Inherent Biases of Recurrent Neural Networks for Phonological Assimilation and Dissimilation
Amanda Doucette
TL;DR
The paper investigates whether a lightweight recurrent neural network (RNN) can reproduce human-like biases in phonological pattern learning without resorting to alpha features or explicit constraint representations. Using a simple RNN with a single recurrent layer, inputs consisting of four phonological features across four segments are mapped to two classes (IN vs OUT) via a log-softmax output, trained online with gradient descent. Six patterns defined over consonant and vowel features reveal biases toward intra-dimensional, same-segment, and consonant-/vowel-only patterns, which the RNN captures without extra feature representations. When trained on full patterns and on subsets, the model demonstrates generalization and learning-time advantages consistent with human data, suggesting that sequential processing in RNNs can give rise to these biases. The work highlights the potential of recurrence to model phonological learning phenomena without explicit repeated-feature representations and motivates future exploration of unsupervised learning and scalable pattern complexity.
Abstract
A recurrent neural network model of phonological pattern learning is proposed. The model is a relatively simple neural network with one recurrent layer, and displays biases in learning that mimic observed biases in human learning.

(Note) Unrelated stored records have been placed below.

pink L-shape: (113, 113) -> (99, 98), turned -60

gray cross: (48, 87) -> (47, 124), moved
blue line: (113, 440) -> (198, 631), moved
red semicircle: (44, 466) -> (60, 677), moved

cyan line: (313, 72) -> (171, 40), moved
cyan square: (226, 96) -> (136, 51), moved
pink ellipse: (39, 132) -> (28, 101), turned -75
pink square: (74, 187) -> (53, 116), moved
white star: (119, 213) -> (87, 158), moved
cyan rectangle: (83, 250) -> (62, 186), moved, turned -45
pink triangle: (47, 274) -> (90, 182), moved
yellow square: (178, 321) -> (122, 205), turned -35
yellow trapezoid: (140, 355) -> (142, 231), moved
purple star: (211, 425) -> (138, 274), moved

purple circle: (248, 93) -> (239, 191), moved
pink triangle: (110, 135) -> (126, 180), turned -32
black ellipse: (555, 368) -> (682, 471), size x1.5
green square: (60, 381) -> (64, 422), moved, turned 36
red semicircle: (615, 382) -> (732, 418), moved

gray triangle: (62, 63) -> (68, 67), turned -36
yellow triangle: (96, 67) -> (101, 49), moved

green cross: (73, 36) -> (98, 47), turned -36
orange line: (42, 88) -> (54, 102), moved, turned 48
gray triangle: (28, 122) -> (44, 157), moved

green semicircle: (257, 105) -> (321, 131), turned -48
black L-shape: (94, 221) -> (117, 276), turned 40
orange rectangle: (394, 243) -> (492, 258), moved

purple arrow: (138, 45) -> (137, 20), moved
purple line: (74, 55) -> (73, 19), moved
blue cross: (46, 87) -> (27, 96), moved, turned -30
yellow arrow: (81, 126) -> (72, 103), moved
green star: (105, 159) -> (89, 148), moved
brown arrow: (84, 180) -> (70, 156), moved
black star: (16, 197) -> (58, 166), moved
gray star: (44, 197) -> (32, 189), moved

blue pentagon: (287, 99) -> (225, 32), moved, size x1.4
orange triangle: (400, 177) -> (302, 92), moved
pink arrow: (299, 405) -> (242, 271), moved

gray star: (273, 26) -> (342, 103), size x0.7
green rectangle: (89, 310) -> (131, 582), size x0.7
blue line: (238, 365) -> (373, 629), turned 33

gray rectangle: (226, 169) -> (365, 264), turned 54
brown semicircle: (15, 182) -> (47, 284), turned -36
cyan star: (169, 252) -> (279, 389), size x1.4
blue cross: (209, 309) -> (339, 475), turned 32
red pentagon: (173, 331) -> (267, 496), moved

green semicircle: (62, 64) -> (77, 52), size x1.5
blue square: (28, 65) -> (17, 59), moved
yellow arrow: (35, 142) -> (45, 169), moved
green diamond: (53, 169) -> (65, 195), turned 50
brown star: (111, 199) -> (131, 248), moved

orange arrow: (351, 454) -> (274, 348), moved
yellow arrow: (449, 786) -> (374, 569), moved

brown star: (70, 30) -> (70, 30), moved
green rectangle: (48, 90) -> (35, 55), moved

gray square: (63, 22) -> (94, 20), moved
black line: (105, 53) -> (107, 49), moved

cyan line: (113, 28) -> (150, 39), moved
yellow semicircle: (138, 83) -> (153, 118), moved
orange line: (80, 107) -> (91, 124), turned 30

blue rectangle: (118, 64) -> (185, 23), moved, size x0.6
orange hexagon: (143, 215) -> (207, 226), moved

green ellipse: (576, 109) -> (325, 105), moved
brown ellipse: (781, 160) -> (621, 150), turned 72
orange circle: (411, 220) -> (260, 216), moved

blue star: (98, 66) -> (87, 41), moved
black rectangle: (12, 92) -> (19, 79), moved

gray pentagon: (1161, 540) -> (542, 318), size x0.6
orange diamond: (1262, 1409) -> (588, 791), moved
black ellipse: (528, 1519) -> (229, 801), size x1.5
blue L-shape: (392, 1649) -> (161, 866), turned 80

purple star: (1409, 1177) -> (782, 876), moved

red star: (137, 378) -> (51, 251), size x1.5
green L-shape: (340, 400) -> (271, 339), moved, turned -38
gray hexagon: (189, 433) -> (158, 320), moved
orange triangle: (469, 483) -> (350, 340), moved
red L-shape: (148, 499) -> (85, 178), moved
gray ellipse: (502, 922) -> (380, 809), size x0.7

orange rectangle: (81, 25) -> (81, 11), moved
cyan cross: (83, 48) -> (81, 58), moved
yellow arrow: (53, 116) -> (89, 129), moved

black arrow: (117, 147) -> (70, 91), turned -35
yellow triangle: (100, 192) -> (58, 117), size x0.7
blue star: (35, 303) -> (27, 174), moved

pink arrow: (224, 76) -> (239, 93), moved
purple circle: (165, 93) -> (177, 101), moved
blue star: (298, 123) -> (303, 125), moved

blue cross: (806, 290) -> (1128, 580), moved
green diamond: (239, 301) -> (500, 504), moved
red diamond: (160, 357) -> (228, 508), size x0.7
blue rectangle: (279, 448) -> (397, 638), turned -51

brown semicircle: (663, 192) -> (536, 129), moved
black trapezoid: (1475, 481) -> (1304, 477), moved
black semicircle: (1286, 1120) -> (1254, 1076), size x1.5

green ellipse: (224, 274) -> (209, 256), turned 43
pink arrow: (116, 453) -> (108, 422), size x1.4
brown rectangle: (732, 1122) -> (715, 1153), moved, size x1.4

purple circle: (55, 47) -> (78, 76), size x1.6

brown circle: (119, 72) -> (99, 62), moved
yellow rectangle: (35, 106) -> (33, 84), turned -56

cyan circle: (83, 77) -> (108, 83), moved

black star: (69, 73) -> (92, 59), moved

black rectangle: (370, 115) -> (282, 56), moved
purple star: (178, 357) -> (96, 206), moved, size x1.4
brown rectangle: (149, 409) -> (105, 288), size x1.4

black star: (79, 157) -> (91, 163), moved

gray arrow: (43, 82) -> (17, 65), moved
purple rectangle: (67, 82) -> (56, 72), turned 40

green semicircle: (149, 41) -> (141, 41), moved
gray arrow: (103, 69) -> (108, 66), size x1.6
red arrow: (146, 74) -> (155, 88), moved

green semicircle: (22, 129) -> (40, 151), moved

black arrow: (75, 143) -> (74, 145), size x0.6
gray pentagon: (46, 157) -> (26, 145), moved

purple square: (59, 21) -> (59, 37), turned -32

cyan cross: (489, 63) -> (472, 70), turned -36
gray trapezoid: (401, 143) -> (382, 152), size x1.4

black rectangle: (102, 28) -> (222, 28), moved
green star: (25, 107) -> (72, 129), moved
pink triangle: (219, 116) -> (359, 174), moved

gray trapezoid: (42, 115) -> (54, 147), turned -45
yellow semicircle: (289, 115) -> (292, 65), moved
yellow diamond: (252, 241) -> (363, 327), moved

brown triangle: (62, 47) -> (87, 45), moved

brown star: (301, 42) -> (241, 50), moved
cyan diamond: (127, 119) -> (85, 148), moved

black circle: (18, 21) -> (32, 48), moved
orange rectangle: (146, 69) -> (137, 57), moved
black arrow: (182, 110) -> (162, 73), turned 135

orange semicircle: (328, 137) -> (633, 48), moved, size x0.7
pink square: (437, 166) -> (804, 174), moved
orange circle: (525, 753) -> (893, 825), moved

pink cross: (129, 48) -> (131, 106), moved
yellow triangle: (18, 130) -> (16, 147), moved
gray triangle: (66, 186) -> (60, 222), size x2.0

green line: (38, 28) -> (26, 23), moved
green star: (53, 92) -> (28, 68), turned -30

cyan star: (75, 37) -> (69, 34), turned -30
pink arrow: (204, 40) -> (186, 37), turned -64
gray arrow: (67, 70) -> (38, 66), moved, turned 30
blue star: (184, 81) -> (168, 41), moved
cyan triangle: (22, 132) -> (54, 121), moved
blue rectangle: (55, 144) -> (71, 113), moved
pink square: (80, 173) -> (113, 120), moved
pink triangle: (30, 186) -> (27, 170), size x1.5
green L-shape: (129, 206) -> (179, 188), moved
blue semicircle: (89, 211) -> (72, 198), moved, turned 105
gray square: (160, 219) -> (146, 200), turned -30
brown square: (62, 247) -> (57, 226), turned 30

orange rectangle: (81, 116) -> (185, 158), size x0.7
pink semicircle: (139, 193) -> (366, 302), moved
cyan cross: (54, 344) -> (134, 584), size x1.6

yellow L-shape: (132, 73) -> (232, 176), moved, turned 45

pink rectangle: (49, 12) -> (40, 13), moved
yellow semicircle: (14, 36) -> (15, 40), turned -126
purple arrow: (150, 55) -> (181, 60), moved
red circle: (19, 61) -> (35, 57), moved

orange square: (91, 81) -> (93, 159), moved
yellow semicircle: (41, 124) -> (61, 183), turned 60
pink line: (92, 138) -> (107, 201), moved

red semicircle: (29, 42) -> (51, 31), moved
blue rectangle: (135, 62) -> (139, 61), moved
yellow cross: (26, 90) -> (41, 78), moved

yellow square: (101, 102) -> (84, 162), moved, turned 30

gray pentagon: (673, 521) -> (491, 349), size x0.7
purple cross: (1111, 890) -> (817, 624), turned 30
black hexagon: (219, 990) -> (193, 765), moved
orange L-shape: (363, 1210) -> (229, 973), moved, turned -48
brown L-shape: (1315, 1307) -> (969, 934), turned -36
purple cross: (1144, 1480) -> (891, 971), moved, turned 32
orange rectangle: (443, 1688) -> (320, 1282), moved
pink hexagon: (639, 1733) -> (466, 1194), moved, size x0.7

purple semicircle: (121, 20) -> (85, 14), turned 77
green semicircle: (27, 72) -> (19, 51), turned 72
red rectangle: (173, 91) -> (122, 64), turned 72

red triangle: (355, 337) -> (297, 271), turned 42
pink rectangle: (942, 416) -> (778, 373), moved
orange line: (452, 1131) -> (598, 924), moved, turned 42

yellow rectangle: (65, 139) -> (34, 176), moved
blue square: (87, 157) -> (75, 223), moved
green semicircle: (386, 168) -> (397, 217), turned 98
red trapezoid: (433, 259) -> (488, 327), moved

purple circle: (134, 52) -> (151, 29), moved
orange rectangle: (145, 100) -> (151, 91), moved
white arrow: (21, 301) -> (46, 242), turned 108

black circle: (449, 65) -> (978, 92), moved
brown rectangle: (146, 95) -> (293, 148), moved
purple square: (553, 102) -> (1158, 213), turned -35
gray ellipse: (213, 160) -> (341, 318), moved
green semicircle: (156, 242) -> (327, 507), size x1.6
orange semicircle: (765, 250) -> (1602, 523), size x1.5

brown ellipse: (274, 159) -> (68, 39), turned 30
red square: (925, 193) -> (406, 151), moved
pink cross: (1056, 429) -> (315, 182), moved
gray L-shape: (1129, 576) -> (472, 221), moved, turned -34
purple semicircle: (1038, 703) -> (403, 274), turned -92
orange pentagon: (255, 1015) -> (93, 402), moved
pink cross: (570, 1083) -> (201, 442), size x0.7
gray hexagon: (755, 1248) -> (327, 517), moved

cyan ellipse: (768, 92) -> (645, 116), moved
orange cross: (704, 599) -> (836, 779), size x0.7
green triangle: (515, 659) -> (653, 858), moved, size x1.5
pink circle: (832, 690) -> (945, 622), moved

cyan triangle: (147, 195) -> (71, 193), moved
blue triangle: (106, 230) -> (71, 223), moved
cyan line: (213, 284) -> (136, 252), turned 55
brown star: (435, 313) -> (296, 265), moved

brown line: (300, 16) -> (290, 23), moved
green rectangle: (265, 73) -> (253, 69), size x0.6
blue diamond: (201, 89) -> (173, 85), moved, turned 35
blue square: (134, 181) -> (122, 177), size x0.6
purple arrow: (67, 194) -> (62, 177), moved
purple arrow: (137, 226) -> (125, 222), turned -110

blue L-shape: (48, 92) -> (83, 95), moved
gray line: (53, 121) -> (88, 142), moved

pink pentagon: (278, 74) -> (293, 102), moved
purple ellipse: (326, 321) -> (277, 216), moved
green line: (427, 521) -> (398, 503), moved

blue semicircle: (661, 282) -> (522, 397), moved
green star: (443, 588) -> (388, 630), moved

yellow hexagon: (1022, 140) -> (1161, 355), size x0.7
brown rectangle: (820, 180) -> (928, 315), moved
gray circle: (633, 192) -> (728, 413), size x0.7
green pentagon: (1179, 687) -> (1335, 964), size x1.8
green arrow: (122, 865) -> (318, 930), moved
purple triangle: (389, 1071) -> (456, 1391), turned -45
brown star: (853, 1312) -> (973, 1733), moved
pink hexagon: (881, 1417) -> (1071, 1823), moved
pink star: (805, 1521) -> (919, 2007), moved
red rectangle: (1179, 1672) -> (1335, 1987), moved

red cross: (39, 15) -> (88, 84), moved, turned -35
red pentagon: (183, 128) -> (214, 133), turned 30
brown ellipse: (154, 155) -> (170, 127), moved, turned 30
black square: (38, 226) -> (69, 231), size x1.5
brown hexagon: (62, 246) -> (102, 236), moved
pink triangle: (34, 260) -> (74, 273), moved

Single-feature patterns are learned faster than two-feature patterns, and vowel or consonant-only patterns are learned faster than patterns involving vowels and consonants, mimicking the results of laboratory learning experiments. In non-recurrent models, capturing these biases requires the use of alpha features or some other representation of repeated features, but with a recurrent neural network, these elaborations are not necessary.